» THE TASK:
Transcribe the listing that follows in full, exactly, and drop its images.

» SUPPLIED MATERIAL:
********

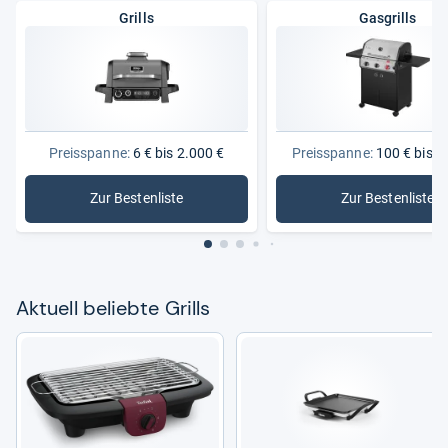
Grills
Gasgrills
Preisspanne:
6 € bis 2.000 €
Preisspanne:
100 € bis 1
Zur Bestenliste
Zur Bestenliste
: Grills
: Gasgrills
Aktu­ell beliebte Grills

********

» YOUR RESPONSE:
Grills
Gasgrills
Preisspanne:
6 € bis 2.000 €
Preisspanne:
100 € bis 1
Zur Bestenliste
Zur Bestenliste
: Grills
: Gasgrills
Aktu­ell beliebte Grills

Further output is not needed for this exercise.